(Required work): What are the lines from the one containing "Inguri, ascendemos lentamente, serpenteando" through the last line of the records below? Return them exactly, leaving out pictures.

(Dataset entries):
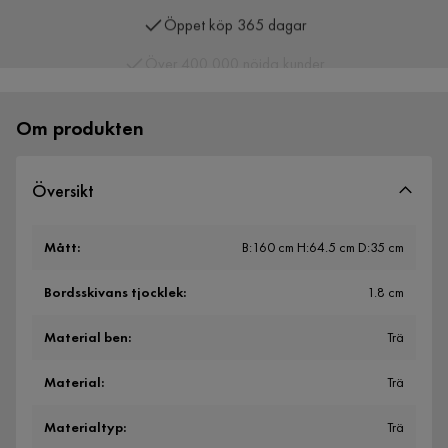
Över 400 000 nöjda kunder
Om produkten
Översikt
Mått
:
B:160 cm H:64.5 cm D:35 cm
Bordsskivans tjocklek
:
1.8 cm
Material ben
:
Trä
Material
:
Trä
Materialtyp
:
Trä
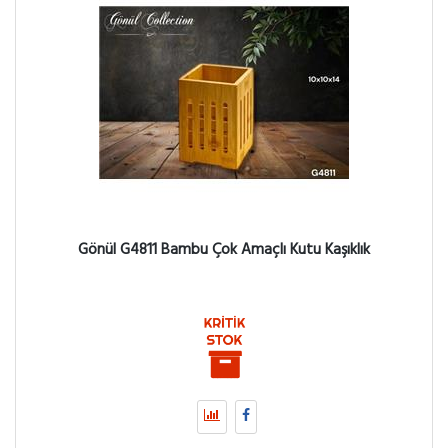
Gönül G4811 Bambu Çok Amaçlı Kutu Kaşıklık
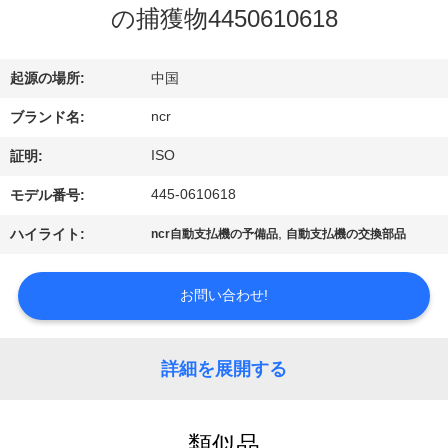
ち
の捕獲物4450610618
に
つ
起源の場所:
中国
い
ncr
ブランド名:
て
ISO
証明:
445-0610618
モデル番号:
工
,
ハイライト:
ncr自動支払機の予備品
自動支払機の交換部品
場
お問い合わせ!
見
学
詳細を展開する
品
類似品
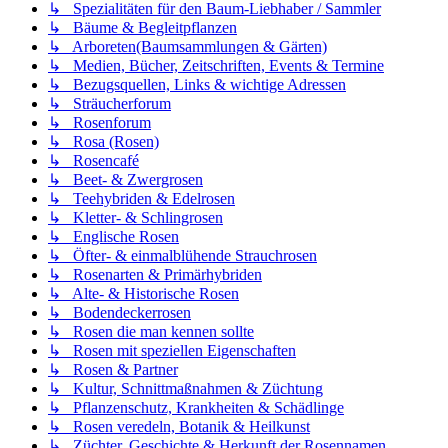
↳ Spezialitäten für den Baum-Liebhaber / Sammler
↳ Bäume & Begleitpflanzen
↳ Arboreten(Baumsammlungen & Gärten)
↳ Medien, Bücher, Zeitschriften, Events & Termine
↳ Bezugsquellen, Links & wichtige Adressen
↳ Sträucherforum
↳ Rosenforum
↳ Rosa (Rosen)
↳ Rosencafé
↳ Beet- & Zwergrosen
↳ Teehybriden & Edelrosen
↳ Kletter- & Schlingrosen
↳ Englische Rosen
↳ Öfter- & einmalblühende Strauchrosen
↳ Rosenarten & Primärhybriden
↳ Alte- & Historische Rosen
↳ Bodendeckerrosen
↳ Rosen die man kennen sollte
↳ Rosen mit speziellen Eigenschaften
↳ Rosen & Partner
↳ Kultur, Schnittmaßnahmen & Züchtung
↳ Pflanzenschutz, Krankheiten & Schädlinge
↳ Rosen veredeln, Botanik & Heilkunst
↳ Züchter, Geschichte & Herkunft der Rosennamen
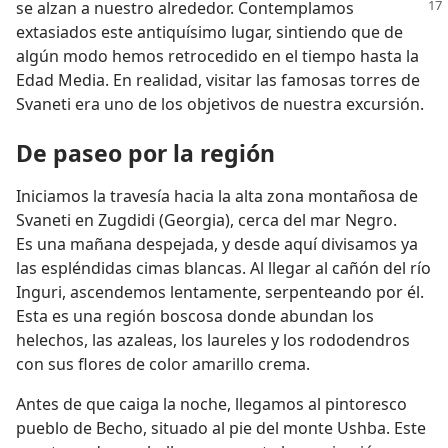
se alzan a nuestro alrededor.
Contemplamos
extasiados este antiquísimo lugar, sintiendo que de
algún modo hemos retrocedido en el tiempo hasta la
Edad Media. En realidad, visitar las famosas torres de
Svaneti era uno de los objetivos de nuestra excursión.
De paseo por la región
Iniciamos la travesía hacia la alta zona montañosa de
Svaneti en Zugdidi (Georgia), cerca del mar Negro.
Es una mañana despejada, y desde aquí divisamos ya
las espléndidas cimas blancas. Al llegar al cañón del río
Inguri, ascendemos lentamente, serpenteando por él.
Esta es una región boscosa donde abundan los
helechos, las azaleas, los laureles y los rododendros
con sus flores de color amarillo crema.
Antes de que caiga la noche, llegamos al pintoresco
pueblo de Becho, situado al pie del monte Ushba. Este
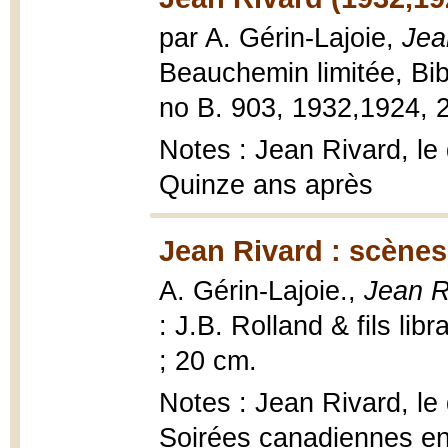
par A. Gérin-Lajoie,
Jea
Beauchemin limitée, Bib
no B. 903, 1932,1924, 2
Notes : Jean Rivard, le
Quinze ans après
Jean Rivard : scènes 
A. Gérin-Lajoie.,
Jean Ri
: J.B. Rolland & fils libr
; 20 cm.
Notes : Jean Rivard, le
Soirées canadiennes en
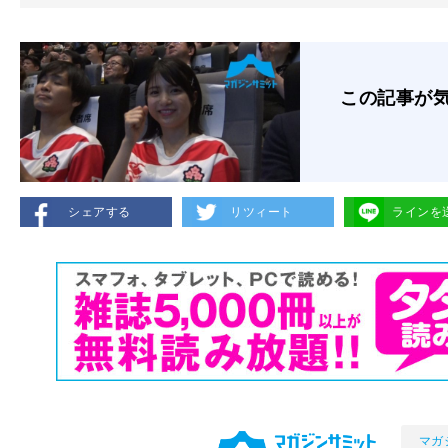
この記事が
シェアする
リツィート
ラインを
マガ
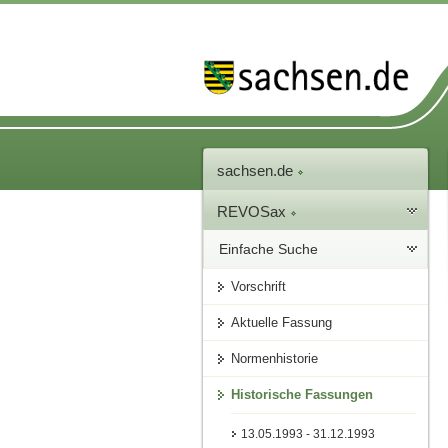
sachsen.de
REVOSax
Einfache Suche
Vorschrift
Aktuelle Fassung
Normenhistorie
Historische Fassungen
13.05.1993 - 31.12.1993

(Written answer):
Inguri, ascendemos lentamente, serpenteando por él.
Esta es una región boscosa donde abundan los
helechos, las azaleas, los laureles y los rododendros
con sus flores de color amarillo crema.
Antes de que caiga la noche, llegamos al pintoresco
pueblo de Becho, situado al pie del monte Ushba. Este
par A. Gérin-Lajoie,
Jea
Beauchemin limitée, Bib
no B. 903, 1932,1924, 2
Notes : Jean Rivard, le
Quinze ans après
Jean Rivard : scènes 
A. Gérin-Lajoie.,
Jean Ri
: J.B. Rolland & fils libr
; 20 cm.
Notes : Jean Rivard, le
Soirées canadiennes en
この記事が
シェアする
リツィート
ラインを
マガ
sachsen.de
REVOSax
Einfache Suche
Vorschrift
Aktuelle Fassung
Normenhistorie
Historische Fassungen
13.05.1993 - 31.12.1993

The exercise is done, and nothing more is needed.